▸ **Work to complete**
The answer is a stretch of the material below, returned exactly: the line containing "Ihr könnt gerne", the line containing "und interessanten Fragen", and all lines between.

▸ **Data supplied**
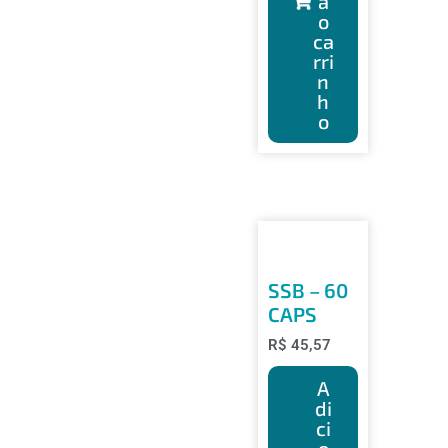
a
o
ca
rri
n
h
o
SSB – 60
CAPS
R$
45,57
A
di
ci
o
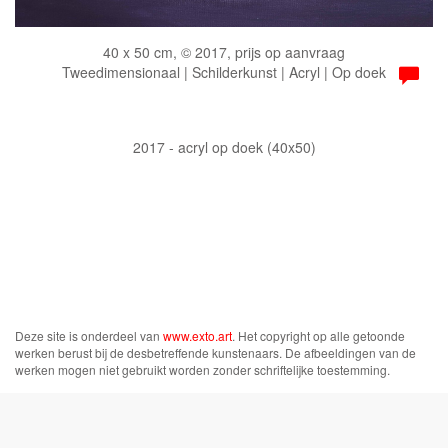
40 x 50 cm, © 2017, prijs op aanvraag
Tweedimensionaal | Schilderkunst | Acryl | Op doek
2017 - acryl op doek (40x50)
Deze site is onderdeel van
www.exto.art
. Het copyright op alle getoonde
werken berust bij de desbetreffende kunstenaars. De afbeeldingen van de
werken mogen niet gebruikt worden zonder schriftelijke toestemming.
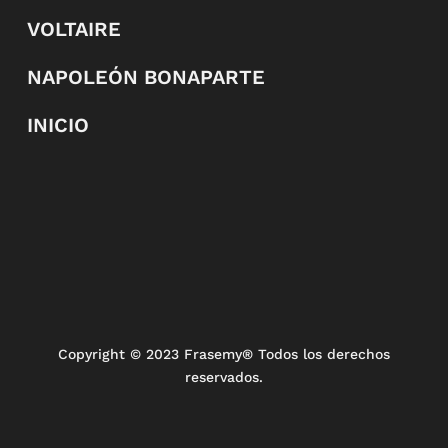
VOLTAIRE
NAPOLEÓN BONAPARTE
INICIO
Copyright
© 2023 Frasemy® Todos los derechos
reservados.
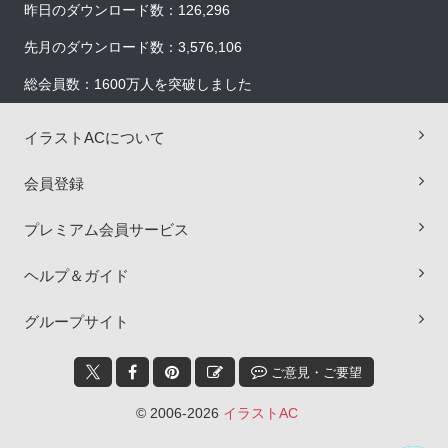
昨日のダウンロード数：126,296
先月のダウンロード数：3,576,106
総会員数：1600万人を突破しました
イラストACについて
会員登録
プレミアム会員サービス
ヘルプ＆ガイド
×
グループサイト
ご意見・ご要望
© 2006-2026
イラストAC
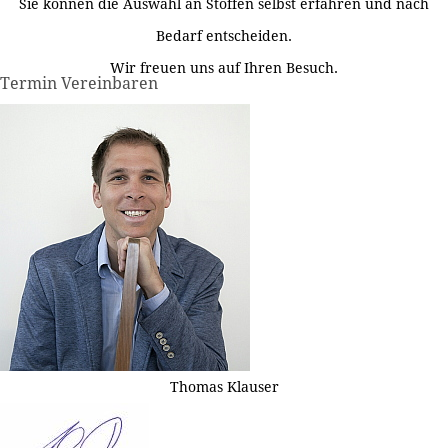
Sie können die Auswahl an Stoffen selbst erfahren und nach
Bedarf entscheiden.
Wir freuen uns auf Ihren Besuch.
Termin Vereinbaren
Thomas Klauser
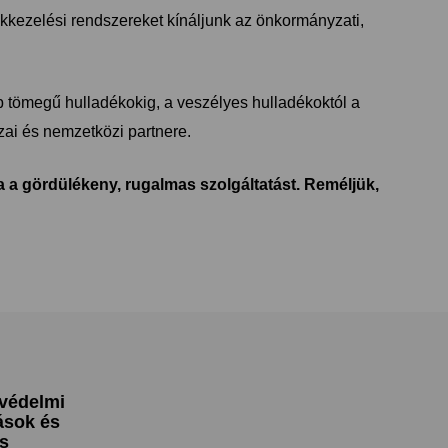
ékkezelési rendszereket kínáljunk az önkormányzati,
 tömegű hulladékokig, a veszélyes hulladékoktól a
ai és nemzetközi partnere.
ja a gördülékeny, rugalmas szolgáltatást. Reméljük,
védelmi
ások és
s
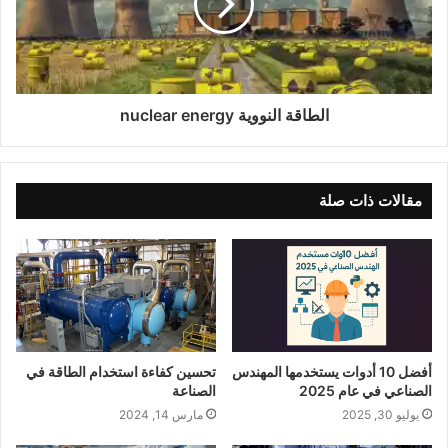
الطاقة النووية nuclear energy
مقالات ذات صلة
أفضل 10 أدوات يستخدمها المهندس
تحسين كفاءة استخدام الطاقة في
الصناعي في عام 2025
الصناعة
يوليو 30, 2025
مارس 14, 2024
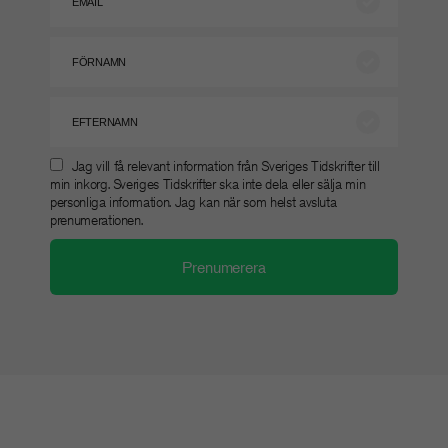
Jag vill få relevant information från Sveriges Tidskrifter till
min inkorg. Sveriges Tidskrifter ska inte dela eller sälja min
personliga information. Jag kan när som helst avsluta
prenumerationen.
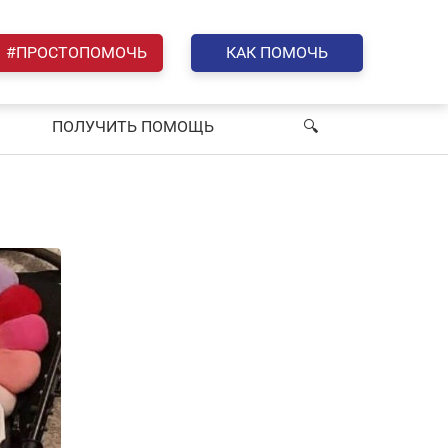
#ПРОСТОПОМОЧЬ
КАК ПОМОЧЬ
ПОЛУЧИТЬ ПОМОЩЬ
🔍︎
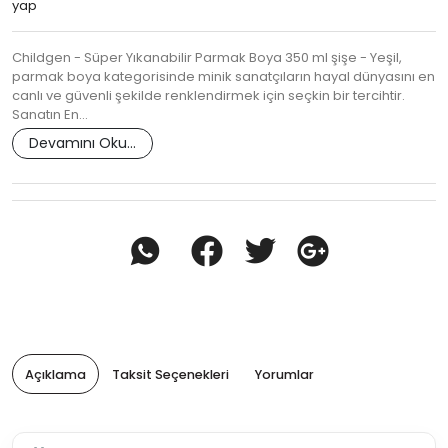
yap
Childgen - Süper Yıkanabilir Parmak Boya 350 ml şişe - Yeşil,
parmak boya kategorisinde minik sanatçıların hayal dünyasını en
canlı ve güvenli şekilde renklendirmek için seçkin bir tercihtir.
Sanatın En…
Devamını Oku...
Açıklama
Taksit Seçenekleri
Yorumlar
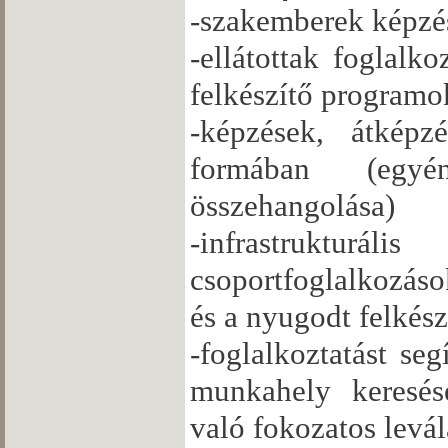
-szakemberek képzés
-ellátottak foglalk
felkészítő programo
-képzések, átképzé
formában (egyé
összehangolása)
-infrastrukturál
csoportfoglalkozáso
és a nyugodt felkész
-foglalkoztatást se
munkahely keresés
való fokozatos levá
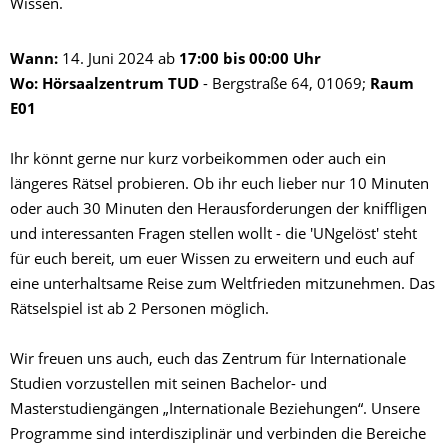
Wissen.
Wann:
14. Juni 2024 ab
17:00 bis 00:00 Uhr
Wo: Hörsaalzentrum TUD
- Bergstraße 64, 01069;
Raum
E01
Ihr könnt gerne nur kurz vorbeikommen oder auch ein
längeres Rätsel probieren. Ob ihr euch lieber nur 10 Minuten
oder auch 30 Minuten den Herausforderungen der kniffligen
und interessanten Fragen stellen wollt - die 'UNgelöst' steht
für euch bereit, um euer Wissen zu erweitern und euch auf
eine unterhaltsame Reise zum Weltfrieden mitzunehmen. Das
Rätselspiel ist ab 2 Personen möglich.
Wir freuen uns auch, euch das Zentrum für Internationale
Studien vorzustellen mit seinen Bachelor- und
Masterstudiengängen „Internationale Beziehungen“. Unsere
Programme sind interdisziplinär und verbinden die Bereiche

▸ **Answer space**
Ihr könnt gerne nur kurz vorbeikommen oder auch ein
längeres Rätsel probieren. Ob ihr euch lieber nur 10 Minuten
oder auch 30 Minuten den Herausforderungen der kniffligen
und interessanten Fragen stellen wollt - die 'UNgelöst' steht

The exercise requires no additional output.